Madam C.J. Walker the First Self-Made Female Millionaire

An entrepreneur, philanthropist, and civil rights activist can make for a very important person.


502nd Air Base Wing

According to the Association for the Study of African American Life and History, Black History Month dates back to 1915. Carter G. Woodson, founder of the ASALH and Black History Month, chose the month of February for the observance because it includes the birthdays of Abraham Lincoln and Frederick Douglass. (U.S. Air Force graphic by Tommy Brown/Released)

By Kyler Telge, Staff Writer

Not originally known as C.J. Walker but Sarah Breedlove this African American woman went on to pioneer a business focused on African American hair care products.

Using her wealth as a valuable resource for success and progress not only did she accomplish some remarkable things but she gave back to people and fought for others.

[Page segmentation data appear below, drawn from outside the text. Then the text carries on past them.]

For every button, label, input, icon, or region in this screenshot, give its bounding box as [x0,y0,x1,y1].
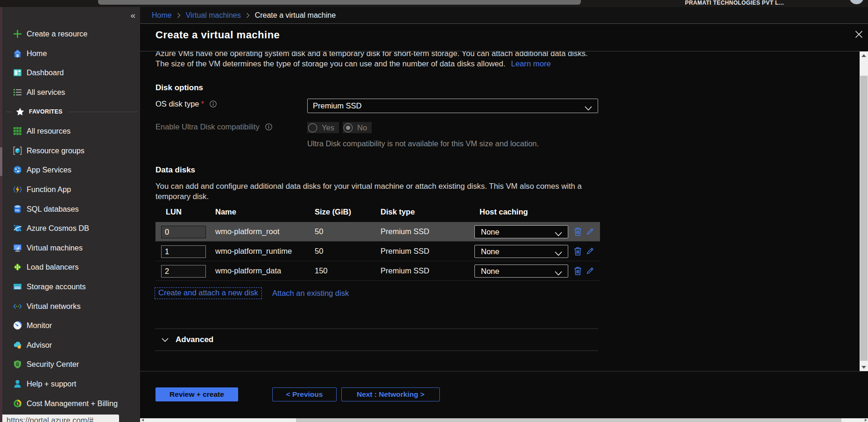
sidebar-item-label: App Services [27,165,71,174]
disk-name-cell: wmo-platform_root [215,227,280,236]
global-search-bar[interactable] [98,0,581,5]
scroll-down-arrow[interactable] [860,363,868,371]
lun-input[interactable] [161,245,206,258]
svg-text:$: $ [17,402,19,406]
info-icon[interactable] [265,123,272,130]
attach-existing-disk-link[interactable]: Attach an existing disk [272,289,349,298]
sidebar-item-security-center[interactable]: Security Center [2,355,140,374]
host-caching-select[interactable]: None [474,265,568,278]
cost-management-icon: $ [13,399,22,408]
sidebar-item-dashboard[interactable]: Dashboard [2,63,140,83]
column-header-lun: LUN [166,207,182,216]
delete-disk-icon[interactable] [574,227,583,236]
disk-name-cell: wmo-platform_runtime [215,247,292,256]
data-disk-row: wmo-platform_data150Premium SSDNone [155,261,600,280]
next-networking-button[interactable]: Next : Networking > [341,387,440,401]
breadcrumb-home[interactable]: Home [152,11,172,20]
left-page-scrollbar[interactable] [0,7,2,422]
previous-button[interactable]: < Previous [272,387,337,401]
left-page-scrollbar-thumb[interactable] [0,147,2,176]
sidebar-item-cost-management-billing[interactable]: $Cost Management + Billing [2,393,140,413]
vertical-scrollbar-thumb[interactable] [860,76,868,361]
ultra-disk-label-text: Enable Ultra Disk compatibility [155,122,260,131]
info-icon[interactable] [210,100,217,107]
row-divider [155,280,600,281]
disk-size-cell: 50 [315,247,323,256]
avatar[interactable] [849,0,864,4]
sidebar-item-all-resources[interactable]: All resources [2,122,140,141]
sidebar-item-label: Function App [27,185,71,194]
sidebar-item-storage-accounts[interactable]: Storage accounts [2,277,140,297]
horizontal-scrollbar-thumb[interactable] [296,418,841,422]
sidebar-item-home[interactable]: Home [2,44,140,64]
scroll-right-arrow[interactable] [863,418,868,422]
host-caching-select[interactable]: None [474,245,568,258]
advanced-section-toggle[interactable]: Advanced [162,335,213,344]
edit-disk-icon[interactable] [586,227,595,236]
sidebar-item-label: Help + support [27,379,76,388]
column-header-disk-type: Disk type [381,207,415,216]
breadcrumb-virtual-machines[interactable]: Virtual machines [186,11,241,20]
sidebar-item-label: Create a resource [27,29,87,38]
dialog-scroll-area: Azure VMs have one operating system disk… [140,51,860,371]
favorites-rule [69,112,138,112]
sidebar-item-resource-groups[interactable]: Resource groups [2,141,140,161]
storage-accounts-icon [13,282,22,291]
sidebar-item-advisor[interactable]: Advisor [2,336,140,355]
sidebar-item-label: Virtual machines [27,243,83,252]
dialog-content: Azure VMs have one operating system disk… [140,51,860,371]
sidebar-item-create-a-resource[interactable]: Create a resource [2,24,140,44]
sidebar-item-label: All services [27,88,65,97]
learn-more-link[interactable]: Learn more [511,59,551,68]
delete-disk-icon[interactable] [574,266,583,275]
app-services-icon [13,165,22,174]
sidebar-item-label: SQL databases [27,205,79,214]
chevron-down-icon [585,104,592,113]
radio-on-icon [343,123,353,133]
sidebar-favorites-header: FAVORITES [2,102,140,122]
edit-disk-icon[interactable] [586,266,595,275]
ultra-disk-radio-no[interactable]: No [343,122,372,133]
sidebar-item-azure-cosmos-db[interactable]: Azure Cosmos DB [2,219,140,238]
vertical-scrollbar[interactable] [860,51,868,371]
lun-input[interactable] [161,226,206,238]
disk-size-cell: 150 [315,266,328,275]
edit-disk-icon[interactable] [586,247,595,256]
cosmos-db-icon [13,224,22,233]
sidebar-item-virtual-machines[interactable]: Virtual machines [2,238,140,258]
required-asterisk: * [201,100,204,108]
sidebar-item-sql-databases[interactable]: SQLSQL databases [2,199,140,219]
sidebar-item-virtual-networks[interactable]: Virtual networks [2,296,140,316]
host-caching-select[interactable]: None [474,225,568,238]
os-disk-type-select[interactable]: Premium SSD [307,99,598,113]
disk-type-cell: Premium SSD [381,247,430,256]
radio-no-label: No [357,123,367,132]
sidebar-collapse-icon[interactable]: « [130,10,135,21]
status-url-tooltip: https://portal.azure.com/# [2,415,119,422]
data-disks-desc-line1: You can add and configure additional dat… [155,181,582,192]
sidebar-item-label: All resources [27,127,71,136]
lun-input[interactable] [161,265,206,278]
data-disks-desc-line2: temporary disk. [155,192,582,202]
breadcrumb: Home Virtual machines Create a virtual m… [140,7,868,24]
sidebar-item-app-services[interactable]: App Services [2,160,140,180]
review-create-button[interactable]: Review + create [155,387,238,401]
create-attach-disk-link[interactable]: Create and attach a new disk [155,287,262,299]
sidebar-item-help-support[interactable]: Help + support [2,374,140,394]
sidebar-item-monitor[interactable]: Monitor [2,316,140,336]
delete-disk-icon[interactable] [574,247,583,256]
resource-groups-icon [13,146,22,155]
sidebar-item-function-app[interactable]: Function App [2,180,140,200]
intro-paragraph: Azure VMs have one operating system disk… [155,51,588,69]
scroll-left-arrow[interactable] [140,418,145,422]
sidebar-item-all-services[interactable]: All services [2,83,140,102]
plus-icon [13,29,22,38]
horizontal-scrollbar[interactable] [140,418,868,422]
favorites-label: FAVORITES [29,108,63,115]
ultra-disk-radio-yes[interactable]: Yes [307,122,339,133]
scroll-up-arrow[interactable] [860,51,868,59]
close-icon[interactable] [855,30,863,38]
sidebar-item-load-balancers[interactable]: Load balancers [2,257,140,277]
sidebar-item-label: Monitor [27,321,52,330]
help-support-icon [13,379,22,388]
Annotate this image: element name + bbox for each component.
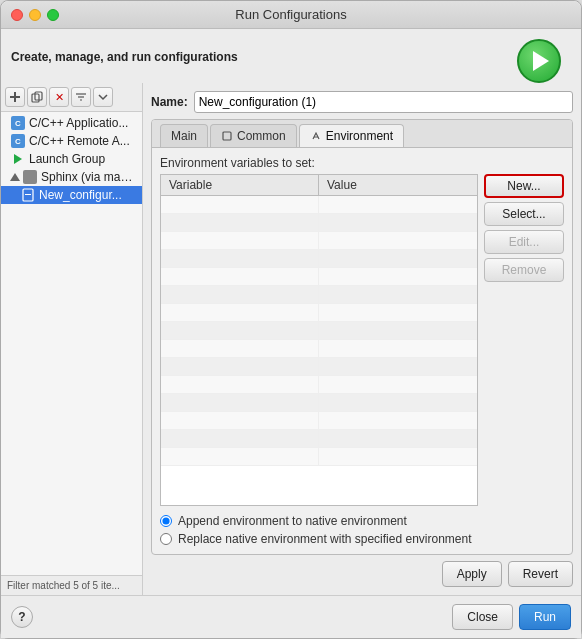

Some things she accomplished include:

  • In 1913 Walker donated some of her wealth to the construction of a YMCA in Indianapolis.
  • As a civil rights activist, Walker was part of a group that traveled to the White House to petition Woodrow Wilson, the president during 1917, to make lynching a federal crime.
  • Walker was the sole owner of her business valued at more than $1 million right before she died. ($1,000,000 in 1919 had about as much power as $14,940,848.48 in 2018)
  • After meeting the founder of Daytona Normal and Industrial Institute, McLeod Bethune Walker led a fundraiser and donated over $5,000 herself to keep the school open and even expand it.
  • She even started her own college, named Lelia College, focused on training black women how to be hairstylists.
  • This woman was truly remarkable and deserves recognition for how much work she put towards progress.